We first observe that the Trust's "manifest weight of the evidence standard of review" argument has been raised for the first time on appeal and is contrary to its position in the trial court and its notice of appeal to this court. More specifically, during the hearing on the Association's complaint, counsel for the Trust told the court that the "principal place of business, from what we can tell, is a legal conclusion. " (Emphasis added.) In the Trust's response to the Association's complaint, the Trust further stated: "Accordingly, this action involves only the issue of whether the Guaranty Law was correctly interpreted by the Director. As this appears to be a question of law, the Association correctly states the rule that a reviewing court is not bound by an administrative agency's conclusions of law." (Emphasis added.) In the Trust's notice of appeal to this court, it also states "that this matter involves only an issue of law, there being no facts in dispute between the parties." (Emphasis added.) In light of these statements and the fact that it is well settled that if a party fails to raise an issue in the trial court, it may not be raised for the first time on appeal ( Eagan v. Chicago Transit Authority, 158 Ill. 2d 527, 534, 634 N.E.2d 1093, 199 Ill. Dec. 739 (1994)), we hold that the Trust has waived this issue on appeal.

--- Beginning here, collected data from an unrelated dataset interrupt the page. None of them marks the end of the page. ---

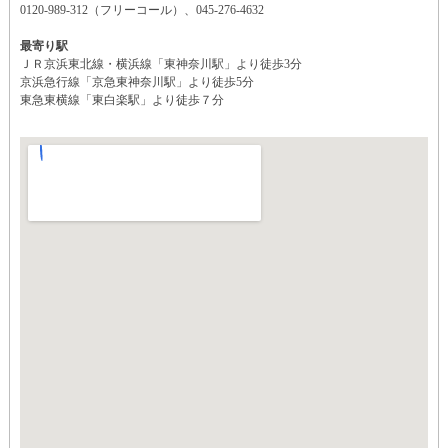
0120-989-312（フリーコール）、045-276-4632
最寄り駅
ＪＲ京浜東北線・横浜線「東神奈川駅」より徒歩3分
京浜急行線「京急東神奈川駅」より徒歩5分
東急東横線「東白楽駅」より徒歩７分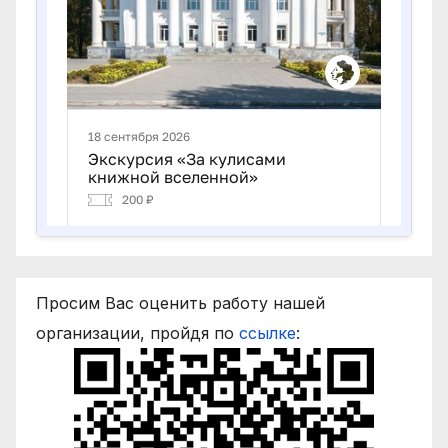
Просим Вас оценить работу нашей
организации, пройдя по
ссылке
: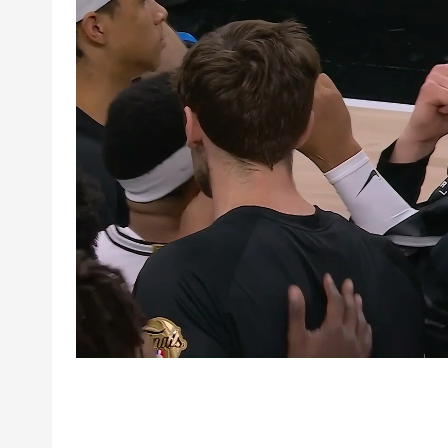
超
下
载
|
欧
冠
下
载
|N
B
A
下
载
|4
K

Notwithstanding the Trust's waiver, we briefly note that in a case in which the facts are not in dispute, the legal effect given to the facts by the administrative body becomes a matter of law that is judicially reviewable. Walgreen Co. v. Selcke, 230 Ill. App. 3d 442, 448, 595 N.E.2d 89, 172 Ill. Dec. 26 (1992). Here, the facts are not in dispute. This case involves the application of the facts to the Guaranty Law's residency requirement provision. Therefore, the issue of whether the Trust is a resident of Illinois for the purpose of the Guaranty Law is a question of law, and the standard of review is de novo.

The Trust next argues that the definition of "resident" in the Guaranty Law is ambiguous because it does not define "principal place of business" and that the Director's decision was entitled to deference by the trial court. The Association argues that deference is usually not accorded an agency's decision unless "the courts have previously reviewed an agency's interpretation of the law in a long line of cases addressing factual circumstances," which it contends is not the situation here. Therefore, the Association maintains that the Director's decision was not entitled to deference by the trial court. The Trust counters that the existence of prior judicial interpretations of an agency's ruling is not a prerequisite to granting deference to the agency's conclusions. *fn1

Under the Administrative Review Law (735 ILCS 5/3-101, et seq. (West Supp. 1996)), where the facts are undisputed, the proper standard of review of an agency's legal conclusions is not the manifest weight of the evidence, but rather "whether the agency's decision is arbitrary, unreasonable and not supported by sufficient evidence." Obasi v. Department of Professional Regulation, 266 Ill. App. 3d 693, 699, 639 N.E.2d 1318, 203 Ill. Dec. 499 (1994). While a court of review is not bound by an agency's interpretation of a statute, "courts will give substantial weight and deference to an interpretation of an ambiguous statute by the agency charged with the administration and enforcement of the statute" because the agency's "interpretation expresses an informed source for ascertaining the legislative intent." Abrahamson v. Illinois Department of Professional Regulation, 153 Ill. 2d 76, 97-98, 606 N.E.2d 1111, 180 Ill. Dec. 34 (1992). However, "'where the language of [an] act is certain and unambiguous the only legitimate function of the courts is to enforce the law as enacted by the legislature.'" Abrahamson, 153 Ill. 2d at 91, quoting Certain Taxpayers v. Sheahen, 45 Ill. 2d 75, 84, 256 N.E.2d 758 (1970).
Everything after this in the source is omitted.